The most important thing I can probably say about Darling, I said to my wife a few minutes ago. “Oh no,” I said, “I forgot to finish my movie [that I was watching yesterday]. …wait. No, I did finish it.”
So anyway, there’s the 20-something house caretaker lady adjacent to what I think was a New York skyline, and she’s told by the person hiring her that it’s “the oldest house in the city, rumors of hauntings, last caretaker young lady jumped off the roof, haha, I shouldn’t be telling you this.” But no worries, she stays anyway. And the house is appropriately spooky and noisy at night, with lots of loud, 1-5 frame cutaways from her trying to sleep to disturbing close-up faces under blaring random noises.
Later, a businessman on the street returns to her an upside-down cross on a necklace that she found in a drawer and then left in the drawer, because she had just dropped it[1]. Also, there’s a narrow door at the end of an implausibly equally narrow hallway that she cannot open. And the drain in the shower looks dissolved away by acid, more of a portal to the unknown than a proper drain. And then stuff starts getting weird.
And you know what? I should be there for all of this! Well, except the random loudness. I think the single most annoying thing was the “look what I learned in art film school!” moment when she was [spoiler removed] with a hacksaw, and the underlying sounds were street construction equipment instead of what that would actually have sounded like. But I digress.

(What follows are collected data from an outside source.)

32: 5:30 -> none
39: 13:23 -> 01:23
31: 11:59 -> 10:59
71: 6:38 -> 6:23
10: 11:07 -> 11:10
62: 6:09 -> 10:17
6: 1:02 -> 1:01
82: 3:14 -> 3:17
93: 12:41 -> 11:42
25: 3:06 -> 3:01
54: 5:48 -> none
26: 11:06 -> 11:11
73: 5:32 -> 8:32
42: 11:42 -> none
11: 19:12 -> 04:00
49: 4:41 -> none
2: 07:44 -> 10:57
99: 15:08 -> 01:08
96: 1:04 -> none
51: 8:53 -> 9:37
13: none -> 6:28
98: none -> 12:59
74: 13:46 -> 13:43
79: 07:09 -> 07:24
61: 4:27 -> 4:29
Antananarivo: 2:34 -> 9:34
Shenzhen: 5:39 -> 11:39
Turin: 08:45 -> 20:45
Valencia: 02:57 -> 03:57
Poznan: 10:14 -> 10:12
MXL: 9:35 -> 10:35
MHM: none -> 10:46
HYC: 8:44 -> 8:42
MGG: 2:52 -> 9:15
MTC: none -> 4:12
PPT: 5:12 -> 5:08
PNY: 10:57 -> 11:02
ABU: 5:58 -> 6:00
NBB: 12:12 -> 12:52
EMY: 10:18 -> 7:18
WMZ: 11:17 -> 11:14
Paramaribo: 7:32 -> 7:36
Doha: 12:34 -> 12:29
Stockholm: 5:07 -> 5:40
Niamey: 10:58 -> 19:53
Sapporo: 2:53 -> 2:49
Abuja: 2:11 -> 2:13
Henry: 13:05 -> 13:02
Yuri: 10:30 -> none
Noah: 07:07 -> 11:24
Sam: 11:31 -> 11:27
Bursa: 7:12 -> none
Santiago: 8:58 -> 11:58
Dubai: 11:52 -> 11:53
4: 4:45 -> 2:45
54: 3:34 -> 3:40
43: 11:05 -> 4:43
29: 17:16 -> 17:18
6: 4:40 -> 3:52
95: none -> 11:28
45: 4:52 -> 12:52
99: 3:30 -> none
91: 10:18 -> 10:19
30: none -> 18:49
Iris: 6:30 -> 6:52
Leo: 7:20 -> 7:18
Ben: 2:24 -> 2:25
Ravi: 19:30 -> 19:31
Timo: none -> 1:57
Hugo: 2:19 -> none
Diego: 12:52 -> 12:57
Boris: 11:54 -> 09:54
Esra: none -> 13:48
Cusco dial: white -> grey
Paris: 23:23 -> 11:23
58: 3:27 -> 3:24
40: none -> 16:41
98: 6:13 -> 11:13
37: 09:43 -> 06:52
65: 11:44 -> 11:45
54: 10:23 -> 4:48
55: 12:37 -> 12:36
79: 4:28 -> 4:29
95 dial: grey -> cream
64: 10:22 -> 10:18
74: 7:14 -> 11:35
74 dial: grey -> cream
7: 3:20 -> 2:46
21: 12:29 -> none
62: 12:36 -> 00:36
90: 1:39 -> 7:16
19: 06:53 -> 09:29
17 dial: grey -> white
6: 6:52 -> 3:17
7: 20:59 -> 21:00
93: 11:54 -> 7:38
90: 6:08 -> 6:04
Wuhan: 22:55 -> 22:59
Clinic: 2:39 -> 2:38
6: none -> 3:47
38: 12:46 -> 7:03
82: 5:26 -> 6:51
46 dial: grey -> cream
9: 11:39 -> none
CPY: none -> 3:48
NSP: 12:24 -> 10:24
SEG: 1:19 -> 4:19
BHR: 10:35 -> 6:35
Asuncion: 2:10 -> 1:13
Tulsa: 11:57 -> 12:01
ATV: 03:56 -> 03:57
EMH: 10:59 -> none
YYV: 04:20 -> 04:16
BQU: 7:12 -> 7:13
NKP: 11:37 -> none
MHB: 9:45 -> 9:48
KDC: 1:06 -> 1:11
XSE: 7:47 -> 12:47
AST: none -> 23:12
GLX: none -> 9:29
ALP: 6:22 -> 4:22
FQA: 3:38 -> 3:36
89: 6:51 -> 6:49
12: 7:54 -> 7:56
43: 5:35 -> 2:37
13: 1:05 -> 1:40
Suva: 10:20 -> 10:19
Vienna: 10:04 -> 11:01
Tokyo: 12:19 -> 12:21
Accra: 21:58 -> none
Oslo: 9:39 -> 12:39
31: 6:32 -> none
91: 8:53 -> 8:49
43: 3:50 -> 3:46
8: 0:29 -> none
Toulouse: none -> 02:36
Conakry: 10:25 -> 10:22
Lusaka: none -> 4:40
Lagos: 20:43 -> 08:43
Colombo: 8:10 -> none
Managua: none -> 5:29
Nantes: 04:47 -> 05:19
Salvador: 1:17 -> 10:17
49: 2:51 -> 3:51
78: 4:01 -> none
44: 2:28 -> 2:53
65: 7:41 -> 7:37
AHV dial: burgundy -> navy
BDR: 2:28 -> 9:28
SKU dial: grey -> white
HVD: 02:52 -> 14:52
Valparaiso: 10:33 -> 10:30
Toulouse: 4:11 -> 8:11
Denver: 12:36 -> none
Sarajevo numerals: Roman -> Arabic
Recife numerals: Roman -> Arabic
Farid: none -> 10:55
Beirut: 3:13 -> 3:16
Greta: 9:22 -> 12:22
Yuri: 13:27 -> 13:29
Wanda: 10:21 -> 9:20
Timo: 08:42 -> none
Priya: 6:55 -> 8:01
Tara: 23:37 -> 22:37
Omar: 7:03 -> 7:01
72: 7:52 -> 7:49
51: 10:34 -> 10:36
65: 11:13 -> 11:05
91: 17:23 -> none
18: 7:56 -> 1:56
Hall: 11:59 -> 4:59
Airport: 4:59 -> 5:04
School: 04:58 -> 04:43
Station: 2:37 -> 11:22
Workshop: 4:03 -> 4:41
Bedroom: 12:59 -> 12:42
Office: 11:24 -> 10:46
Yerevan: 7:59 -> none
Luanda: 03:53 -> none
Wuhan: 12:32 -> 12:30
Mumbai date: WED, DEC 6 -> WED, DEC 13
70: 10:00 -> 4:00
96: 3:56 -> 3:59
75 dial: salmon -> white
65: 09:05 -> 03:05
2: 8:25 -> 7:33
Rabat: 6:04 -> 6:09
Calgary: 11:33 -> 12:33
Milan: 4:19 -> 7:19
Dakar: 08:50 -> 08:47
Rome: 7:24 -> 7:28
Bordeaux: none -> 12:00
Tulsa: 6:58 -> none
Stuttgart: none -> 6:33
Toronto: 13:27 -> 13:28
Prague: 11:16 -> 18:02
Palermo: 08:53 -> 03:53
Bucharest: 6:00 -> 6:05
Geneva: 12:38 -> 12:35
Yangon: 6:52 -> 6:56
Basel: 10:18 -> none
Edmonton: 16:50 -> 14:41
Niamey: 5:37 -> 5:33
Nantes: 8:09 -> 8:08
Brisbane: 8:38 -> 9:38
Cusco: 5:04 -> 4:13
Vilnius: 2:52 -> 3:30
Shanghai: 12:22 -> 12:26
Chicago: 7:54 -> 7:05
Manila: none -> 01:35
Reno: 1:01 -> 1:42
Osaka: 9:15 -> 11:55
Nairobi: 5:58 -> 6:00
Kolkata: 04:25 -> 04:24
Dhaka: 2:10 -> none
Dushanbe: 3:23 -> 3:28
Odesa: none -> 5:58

My problem here is, there’s no payoff. Was she slowly going crazy because she’s imbalanced, or because the house? Did almost anything that happened actually happen, or was it all because she was slowly going crazy? Was the creepy room at the end of the legitimately creepy hallway[2] a real thing, or just some room with a stuck door? They’re calling it a paranoid freakout, and, I guess it was that. I just don’t know what character(s) my sympathies should lie with, or really, frankly, almost any aspect of what happened. You would think a 78 minute movie would not manage to be too long, and yet here we are.
Oh well, can’t win ’em all.
[1] That is, she shouldn’t have been able to drop it on the street because she returned it to the drawer. Get it? Spooky!
[2] Seriously though. 10-15 foot white hallway, culminating in a door maybe 1.5 thin people wide, and the hallway is exactly the same width as the door, with no other doors along the sides, and only a sharp corner to the rest of the house at the entrance end of the hallway. I think that creepy, creepy, “probably they built it for the movie because who would ever have that creepy of a hallway?” hallway was at least two thirds of the film’s appeal for me[3].
[3] I mean, even before I decided I didn’t like the movie in the first place; the 2/3 comment is supposed to highlight how effectively creepy it was as a visual, not how little i liked the rest of the movie. (It’s more like 95% of the appeal after the fact.)